Also known as the Feast of Tabernacles or the Feast of Booths, Sukkot recalls the years the Jews spent in the desert on their way to the Promised Land.
It marks the end of the harvest season and lasts for seven days, beginning five days after Yom Kippur.
The word "sukkot" meets hut, or booths, and families celebrate the festival by building a fragile hut or open-air structure to spend the festivity in.
The festival is set down in a passage in Leviticus, where God tells Moses "You shall live in booths seven days; all citizens in Israel shall live in booths, in order that future generations may know that I made the Israelite people live in booths when I brought them out of the land of Egypt."
The interior of the hut is customarily decorated with the branches of the etrog (a citron fruit), a palm branch, a myrtle branch, and a willow branch, —plants referred to in the Torah as marking the festival—which are also waved about and shaken during the festivity.
This year, it begins at nightfall on September 23, taking place 11 days earlier than in 2017. It begins on the 15th day of Tishrei, the seventh month in the Jewish calendar.
It is one of the three pilgrimage festivals in the Jewish calendar, when Jews would visit the Temple in Jerusalem.
Dr Jonathan Sacks, the U.K.'s former Chief Rabbi, has described the festival's purpose "to remind ourselves of nature's powers of survival during the coming dark days of winter.
"And we sit in a sukkah, the tabernacle itself, which is just a shed, a shack, open to the sky, with just a covering of leaves for a roof.

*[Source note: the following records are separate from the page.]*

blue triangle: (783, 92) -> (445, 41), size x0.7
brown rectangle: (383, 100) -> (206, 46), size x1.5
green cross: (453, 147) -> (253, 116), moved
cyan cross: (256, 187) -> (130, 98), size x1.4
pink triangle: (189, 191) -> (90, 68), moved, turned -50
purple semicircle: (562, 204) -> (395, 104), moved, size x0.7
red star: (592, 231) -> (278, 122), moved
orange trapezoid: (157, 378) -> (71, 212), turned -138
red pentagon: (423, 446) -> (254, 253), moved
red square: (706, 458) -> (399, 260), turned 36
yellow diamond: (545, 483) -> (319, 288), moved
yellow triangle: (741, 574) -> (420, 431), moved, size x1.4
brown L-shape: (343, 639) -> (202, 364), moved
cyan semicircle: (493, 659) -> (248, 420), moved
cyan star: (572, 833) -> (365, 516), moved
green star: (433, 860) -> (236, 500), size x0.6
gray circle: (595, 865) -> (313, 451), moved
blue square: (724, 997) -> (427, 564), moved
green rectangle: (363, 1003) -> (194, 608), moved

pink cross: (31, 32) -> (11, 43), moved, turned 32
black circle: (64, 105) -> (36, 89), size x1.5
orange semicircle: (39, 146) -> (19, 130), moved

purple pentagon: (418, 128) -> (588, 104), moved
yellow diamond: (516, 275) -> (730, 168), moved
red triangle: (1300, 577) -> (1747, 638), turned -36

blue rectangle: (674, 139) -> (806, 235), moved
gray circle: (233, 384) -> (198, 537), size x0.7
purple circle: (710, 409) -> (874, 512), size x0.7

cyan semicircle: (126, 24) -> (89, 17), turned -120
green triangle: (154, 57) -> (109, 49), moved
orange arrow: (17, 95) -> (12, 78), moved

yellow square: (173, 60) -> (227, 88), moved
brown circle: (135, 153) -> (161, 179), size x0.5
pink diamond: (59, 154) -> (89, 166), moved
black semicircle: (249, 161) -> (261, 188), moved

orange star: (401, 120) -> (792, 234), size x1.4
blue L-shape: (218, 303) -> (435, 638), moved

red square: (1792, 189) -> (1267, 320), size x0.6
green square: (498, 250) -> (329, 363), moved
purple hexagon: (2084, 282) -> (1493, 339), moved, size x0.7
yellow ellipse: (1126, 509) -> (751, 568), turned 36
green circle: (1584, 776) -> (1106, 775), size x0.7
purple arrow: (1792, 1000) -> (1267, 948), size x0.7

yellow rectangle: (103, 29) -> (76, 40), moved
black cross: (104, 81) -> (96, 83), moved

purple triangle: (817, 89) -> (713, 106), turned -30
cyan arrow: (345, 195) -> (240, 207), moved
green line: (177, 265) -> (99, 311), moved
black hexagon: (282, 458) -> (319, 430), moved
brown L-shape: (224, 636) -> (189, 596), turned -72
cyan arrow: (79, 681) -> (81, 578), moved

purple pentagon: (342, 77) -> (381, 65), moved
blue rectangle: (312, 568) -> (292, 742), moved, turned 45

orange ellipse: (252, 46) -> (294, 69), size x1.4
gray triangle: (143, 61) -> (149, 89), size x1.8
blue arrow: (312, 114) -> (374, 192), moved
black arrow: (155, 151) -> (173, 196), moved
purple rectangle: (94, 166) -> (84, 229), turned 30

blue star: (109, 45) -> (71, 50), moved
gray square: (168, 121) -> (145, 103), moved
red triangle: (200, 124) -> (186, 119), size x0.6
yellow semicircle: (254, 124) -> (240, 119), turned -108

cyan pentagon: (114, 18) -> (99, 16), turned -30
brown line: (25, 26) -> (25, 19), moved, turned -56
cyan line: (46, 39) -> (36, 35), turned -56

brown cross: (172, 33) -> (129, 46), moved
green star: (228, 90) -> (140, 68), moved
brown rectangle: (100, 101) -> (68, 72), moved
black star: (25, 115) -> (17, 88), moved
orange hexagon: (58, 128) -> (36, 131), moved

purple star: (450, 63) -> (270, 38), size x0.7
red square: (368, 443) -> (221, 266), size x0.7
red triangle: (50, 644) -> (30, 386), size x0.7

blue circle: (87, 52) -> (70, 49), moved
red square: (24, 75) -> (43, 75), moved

It's our annual reminder of how vulnerable life is, how exposed to the elements.
"And yet we call Sukkot our festival of joy, because sitting there in the cold and the wind, we remember that above us and around us are the sheltering arms of the divine presence.
If I were to summarise the message of Sukkot I'd say it's a tutorial in how to live with insecurity and still celebrate life."